In that case, the best option would probably be to throw all that ERb
code in a view (temporarily), render it, do a “View Source” on the
rendered page, and throw the static HTML in your Javascript code.
Thus you would have something like this:

var completeRow = '

<input type=“text”
name="purchase_order_detail[quantity]
id=“purchase_order_detail_quantity” size=“5” /> … ';

However, something like what I recommended earlier might work (though
it might violate MVC separation):

–(controller)
@completeRow = render_to_string(:inline => '<td…><%= text_field… %

')

–(view)
function addRow {
var completeRow = ‘<%= @completeRow %>’;
new Insertion.Bottom(…);
}

That way would give you the advantage of still having the ERb code in
your codebase, but it throws views in your controller, which is kind
of ugly.

Jarkko is right, though–with JS you’re dealing with client-side code
only.

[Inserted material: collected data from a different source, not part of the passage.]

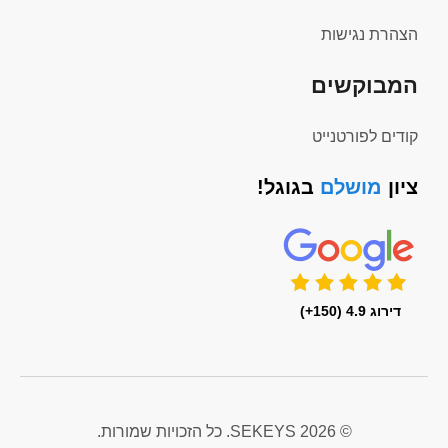
הצהרת נגישות
המבוקשים
קודים לפורטנייט
ציון
מושלם
בגוגל!
דירוג 4.9 (150+)
© 2026 SEKEYS. כל הזכויות שמורות.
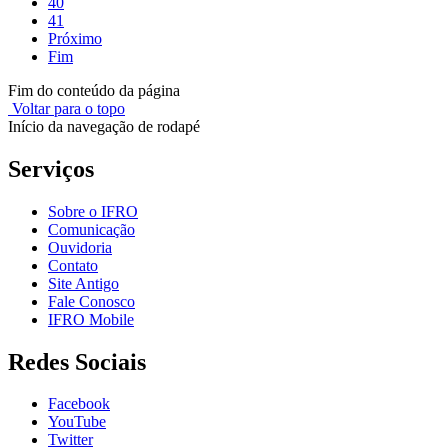
40
41
Próximo
Fim
Fim do conteúdo da página
Voltar para o topo
Início da navegação de rodapé
Serviços
Sobre o IFRO
Comunicação
Ouvidoria
Contato
Site Antigo
Fale Conosco
IFRO Mobile
Redes Sociais
Facebook
YouTube
Twitter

If your added row is dependent on runtime data, you’ll need to
do an AJAX call or something similar. But Prototype makes that
easy… you’d just need an AJAX.Updater.

On another note… do you run into problems having the same HTML ID
repeated on multiple products? I’m not quite familiar with
Insertion.Bottom, but it looks like every Weight field, Description
field, and the like would have the same ID. Technically that’s
illegal under XHTML, but I don’t know if it will actually cause
problems. I remember some thread on the Rails list about ways to deal
with this, but I’m not sure what the outcome was.

Hope this helps!

Brad E.
866-EDIGERS

hi,
If I call a javascript function on clicking a button in RoR, it is
appending it to the url. I am not understanding what you meant by " Try
to divide it up to two hashes ". Please guide me how to solve this.

Thanks.

Jarkko L. wrote:

On 22.11.2005, at 21.37, Damon H. wrote:

I attempted this button_to …:onclick => “addRow()”, but it
appends this to the url ?onclick=addRow().

You have the onclick attribute in the url options hash. Try to divide
it up to two hashes and you should be fine.